◆ Action item
Nothing but the lines from the one containing "Integracije" through the last line of the entries should appear in the output, each verbatim.

◆ Input data

● ● ●

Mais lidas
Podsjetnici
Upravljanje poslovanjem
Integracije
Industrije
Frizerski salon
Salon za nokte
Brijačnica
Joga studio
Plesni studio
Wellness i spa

● ● ●

◆ The completed task
Integracije
Industrije
Frizerski salon
Salon za nokte
Brijačnica
Joga studio
Plesni studio
Wellness i spa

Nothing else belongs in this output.